Wednesday, December 26, 2012

Card Advantage P1: Battle Advantage Standards

Battle Advantage Standards, or B.A.S.S values are the output of your deck in optimal conditions. Basically put, your average output.

Let's start from the basics. Let's say your field has 3 16K columns all across, and your opponent is at 5 damage and has to guard every attack. What would be the minimum they must guard for? They guard the Vanguard for 15K for a 2 to pass, and both Rear-Guards for 10K, assuming you are facing an 10-11K Vanguard.  This sort of situation would require the opponent to use up at least 35K shield in the form of at least 4 cards.

Of course, probability comes by and throws a monkey wrench in things, so now we must watch out for triggers. Basically, there is a 22/49 chance to draw 0 triggers, 22/49 for 1 trigger, and 5/49 for 2. Let's put these aside for now, however, and calculate the shielding necessary for 1 and 2 triggers. A few numbers later, we now come to 40K shield in the form of 5 cards for a single trigger, and 45K shield in the form of 6 cards for 2. Now we must multiply each amount of shield by the probability they would happen for the average, which is about an average of 38.3K shield. Repeat this process again with the amount of cards you need and you get about 4.7 cards forced out. Simples.

What this basically means is that a vanilla set up, 3 16K columns all across, forces out on average 38.3K shield in the form of at least 4.7 cards. This number is known as a b.a.s.s. number, the average amount a deck can force out at maximum. Now here's the important stuffs.

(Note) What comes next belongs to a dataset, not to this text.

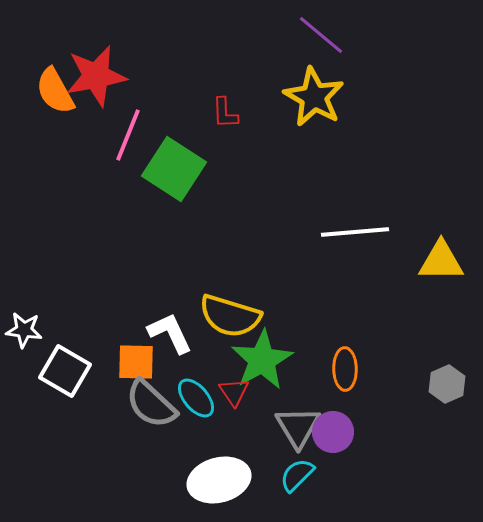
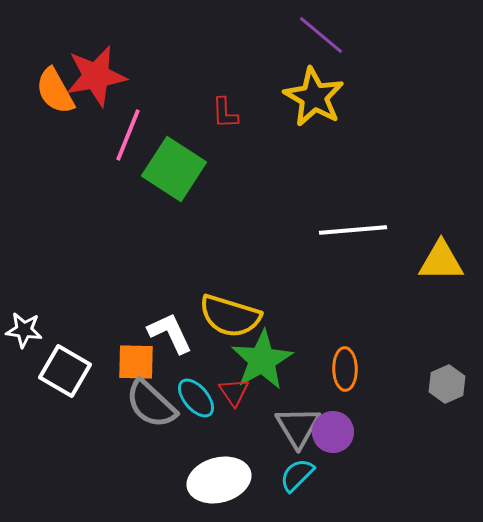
white line: moved 2 px left, 2 px up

This principle is extremely vital to beatdown decks, as it is literally how they work. Because we know that, on average, a player will generate about 15K shield within 3 cards over the course of a match, a vanilla set up will constantly minus them through the end game by about 23.3K shielding and 1.7 cards. Of course though, if you can force out even more than this, then you are generating auxiliary advantage, and creating +s in the process. For example, let's think of 13K attackers. When paired up with the right boosters, the 20K or 21K columns they can create become invaluable to you. Upon further inspection, assuming you have a vanilla set up but one of your Rear-Guard columns hits for 21K, you note that at 0 triggers, the amount forced out is 40K shield in the form of 5 cards and adds on. Once again with the math, using a 13K attacker for a 21K column has a b.a.s.s. value of about 43.3 shield in the form of about 5.6 cards. This means that using a 13K attacker will force out 5K shield more than normal, and generate about a +.9 each turn from forcing out cards. That's right, Palamedes generates almost +1 each turn just from having a decent attacking force.

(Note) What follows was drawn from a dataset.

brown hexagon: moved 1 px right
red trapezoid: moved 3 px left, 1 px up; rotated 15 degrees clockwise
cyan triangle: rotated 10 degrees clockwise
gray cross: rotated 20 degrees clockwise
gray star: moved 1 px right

This article is more for me, but it will be a great way to evaluate how powerful a unit's combo is. By finding the b.a.s.s. values of units like Dudley Emperor, Asura Kaiser, and the Break Rides, I can put a tangible and hopefully accurate number on exactly how powerful they are, along with giving a far greater understanding of what units are powerful and how powerful they are.

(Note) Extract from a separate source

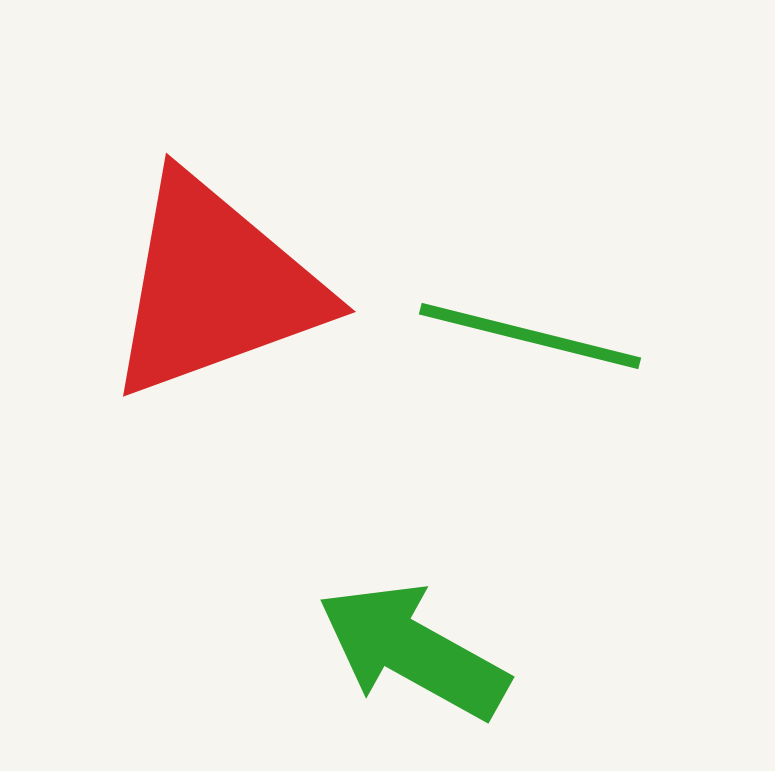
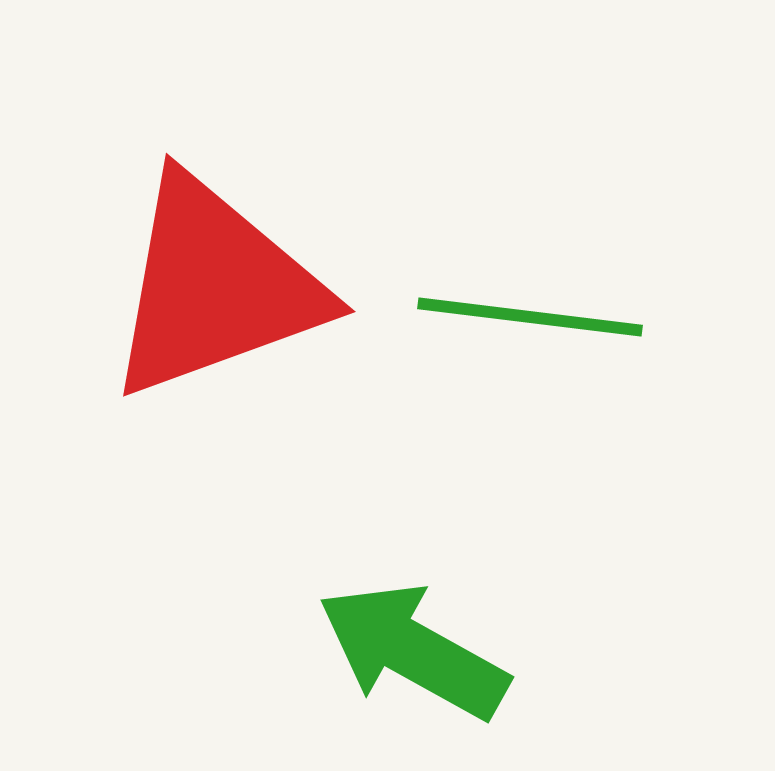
green line: moved 19 px up; rotated 7 degrees counterclockwise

For future reference, Vanilla b.a.s.s. values are 1875/49K shield, and 228/49 cards. To gauge the value of an attack pattern or a certain power boost, you must first find the b.a.s.s. value of said attack pattern and subtract the vanilla b.a.s.s. values from it. If the shielding or amount of cards is positive, that is the card advantage you gained from the attack pattern. If the shielding or card advantage is negative, then the attack pattern has been a net loss for you.